As with politics, if someone says something positive about a politician, someone will come back with a negative response. This will go on until finally the truth comes out, and such is the case with food. As someone will complete a study of food, especially red meat, and soon after another study will come out saying the opposite.
Recently, I came across a study that really caught my attention. Basically, it said dark chocolate and red meat are good for you to eat. I quickly looked to see who had done the research, as I thought it could be too good to be true.
The study is legit. It was published by the Journal of American College of Cardiology and is titled “Saturated fats and health: A reassessment and proposal for food-based recommendations.”

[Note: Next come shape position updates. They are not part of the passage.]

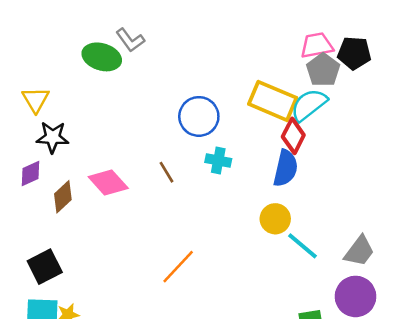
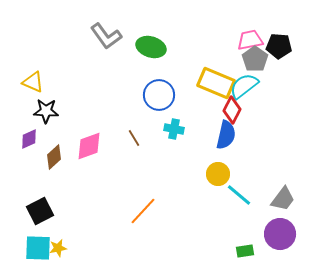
gray L-shape: (130, 40) -> (106, 36), size x1.4
green ellipse: (102, 57) -> (151, 47), moved
yellow triangle: (36, 100) -> (33, 82), turned -35
pink diamond: (108, 183) -> (89, 146), turned -68

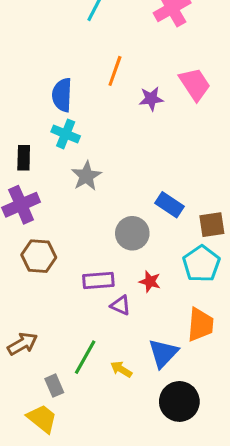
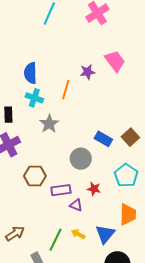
orange line: (115, 71) -> (66, 90), moved
brown square: (212, 225) -> (130, 137), moved, turned -30
brown hexagon: (39, 256) -> (35, 176), moved
yellow arrow: (121, 369) -> (78, 234), moved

Those who are vegetarians and those who support fake meat will likely dismiss the study, but the meat industry, including producers, need to support and get the word out on the findings.
Simply, the study says, “The dietary recommendation to reduce intake of saturated fatty acids (SFA) and food sources is not aligned with the current evidence base. As such, it may distract from other more effective food-based recommendations and may also cause a reduction in the intake of nutrient-dense foods, such as eggs, dairy and unprocessed meat, that may help decrease the risk of cardiovascular disease (CVD), Type 2 diabetes and other non-communicable diseases, but also malnutrition deficiency diseases and frailty, particularly among ‘at-risk’ groups.”
The study continues, “Furthermore, based on several decades of experience, a focus on total SFA has had the unintended effect of misleading governments, consumers and industry toward foods low in SFA but rich in refined starch and sugar. All guidelines should consider the types of fatty acids and more importantly, the diverse foods containing SFA, which may possess harmful, neutral or even beneficial effects in relation to major health outcomes. We strongly recommend a more food-based translation of how to achieve a healthy diet and reconsidering the guidelines on reduction in total SFA.”
The other great part of the study says, “Dark chocolate contains stearic acid, which has a neutral effect on CVD risk. However, chocolate contains other nutrients, which may be more important for CVD and Type 2 diabetes than its SFA content. Experimental and observational studies suggest dark chocolate has multiple beneficial health effects, including potential anti-oxidative, anti-hypertensive, anti-inflammatory, anti-atherogenic and anti-thrombotic properties, as well as preventive effects against CVD and Type 2 diabetes.”
So there you go, it has finally come out in a respectable study, not because it is what we want to hear, but because science tells us so. The eggs, whole milk and red meat we all grew up on are good for us. Those foods and plenty of work or exercise, plus all of the dirt we could eat, are OK. No matter what we eat or do, we have to balance it out. It is called common sense.